I don't want to hear any "oh, but no one deserves to be cheated on" arguments either, but I'll give you - it's a terrible way to go about getting out of a marriage. Respect breeds respect, it's pretty obvious that has been missing on the Gosselin front for a long time. Jon just disrespected Kate in a different way than she disrespects him. While we're on that subject, if the situation were reversed, and Jon berated Kate in every episode - there would be women lined up for blocks to kick his ass every time he stepped outside their 3.1 million dollar home. And when she cheated - after being spoken to for 5 years like she's a trained chimp - everyone would be saying "you go girl". Fucking double standards.
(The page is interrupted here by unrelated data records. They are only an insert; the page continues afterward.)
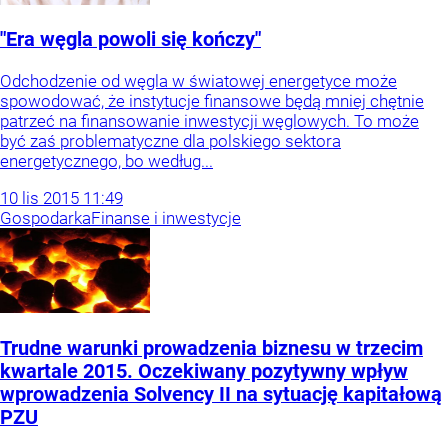
"Era węgla powoli się kończy"
Odchodzenie od węgla w światowej energetyce może
spowodować, że instytucje finansowe będą mniej chętnie
patrzeć na finansowanie inwestycji węglowych. To może
być zaś problematyczne dla polskiego sektora
energetycznego, bo według...
10
lis
2015
11:49
Gospodarka
Finanse i inwestycje
Trudne warunki prowadzenia biznesu w trzecim
kwartale 2015. Oczekiwany pozytywny wpływ
wprowadzenia Solvency II na sytuację kapitałową
PZU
What's with the way Kate phrases everything? She tells us that Jon "needed the weekend off", leading us to believe Jon wouldn't be attending the sextuplets' birthday party. What was probably more accurate was that Jon didn't want to be filmed (come on, filming 4 days a week would wear on anyone - when there's no controversy brewing) and that pissed Kate off so she had to play the victim - yet again - and take the kids shopping on her own. Poor Kate. Jon did in fact attend the party - he had to pick up the cakes & bring them over. His interactions with the kids was heartbreaking & Kate trying to figure out why she was so cold (her heart) while trying to appear less awkward was just pitiful.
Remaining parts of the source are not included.